January 22, 2004 at 1:55 p.m.
Recycling for Wildlife is going to serve as a transfer station where you’ll leave your old electronics for a small fee, with actual handling costs being underwritten by county government.
Recycling for Wildlife will store the obsolete items until there’s a semi trailer load, and then contract with a processing firm, 5R Processors, Ltd. of Glen Flora, Wisconsin to take them away, break them down and reclaim the hazardous materials.
Up until the Johnsons came along the county disposed of hazardous electronic components in a twice-yearly event that wasn’t always convenient or cost effective.
Chisago County Recycling Coordinator Gary Noren says having every Saturday continuing disposal, at an affordable price, will help keep old VCRs, computer monitors, keyboards and other items out of the garbage stream.
Why do we not want to throw these in the landfill?
Noren explained that the switches and relays contain mercury, there are PCBs in televisions and computers manufactured before the 1980s, printed circuit boards contain lead, chromium and cadmium and the “permanent” batteries in many electronics are hazardous.
Plus, if you have working electronics that you simply are sick of storing in your closet, basement or garage-- the Johnsons will set those aside and the re-claiming firm will fix-up the units and re-market them at little charge to charities.
The Chisago County Board approved the new electronics disposal system funded this year by the Waste Management Fee. January 17 was the first day for the disposal.
If you tried to dispose of an old computer monitor, CPU, keyboard and mouse somewhere else it would probably run you about $20 plus.
Chisago County residents who use Recycling for Wildlife will pay $10 for disposing that four-piece package. Other disposal fees are $5 for an old FAX, $5 for a laptop, and $10 for an obsolete copier.
Jenny Johnson explained that the name of the business--Recycling for Wildlife-- comes by way of the aluminum can division. All the aluminum proceeds are donated to the county Audubon Chapter. The company is not a non-profit.
Recycling for Wildlife opened in April 2003.

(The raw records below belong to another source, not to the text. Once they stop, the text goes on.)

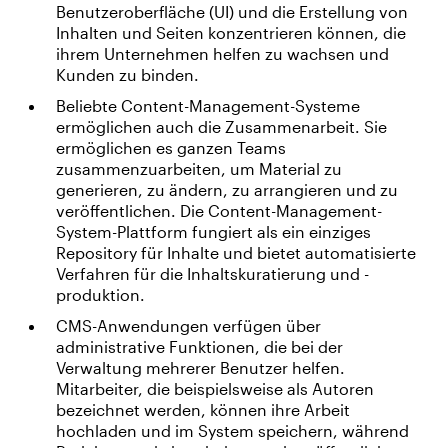
Benutzeroberfläche (UI) und die Erstellung von
Inhalten und Seiten konzentrieren können, die
ihrem Unternehmen helfen zu wachsen und
Kunden zu binden.
Beliebte Content-Management-Systeme
ermöglichen auch die Zusammenarbeit. Sie
ermöglichen es ganzen Teams
zusammenzuarbeiten, um Material zu
generieren, zu ändern, zu arrangieren und zu
veröffentlichen. Die Content-Management-
System-Plattform fungiert als ein einziges
Repository für Inhalte und bietet automatisierte
Verfahren für die Inhaltskuratierung und -
produktion.
CMS-Anwendungen verfügen über
administrative Funktionen, die bei der
Verwaltung mehrerer Benutzer helfen.
Mitarbeiter, die beispielsweise als Autoren
bezeichnet werden, können ihre Arbeit
hochladen und im System speichern, während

It’s housed in a red, farm outbuilding located alongside the east edge of the highway, behind a line of trees. The site is one-half mile south of the Harris business district.
Dick and Jenny Johnson own a good stretch of the land abutting the highway south of Harris and they still farm. Dick is a lifelong resident and Jenny moved here from south of the Twin Cities, when she married Dick six years ago.
They also sell kiln dried wood shavings for animal bedding and they take appliances, scrap metal and an assortment of goods.
If Saturday doesn’t work for you, call them at 651-674-7268 for an appointment.
Jenny Johnson said county residents should take advantage of this program because you never know, there might be a different need funded with the money come next year.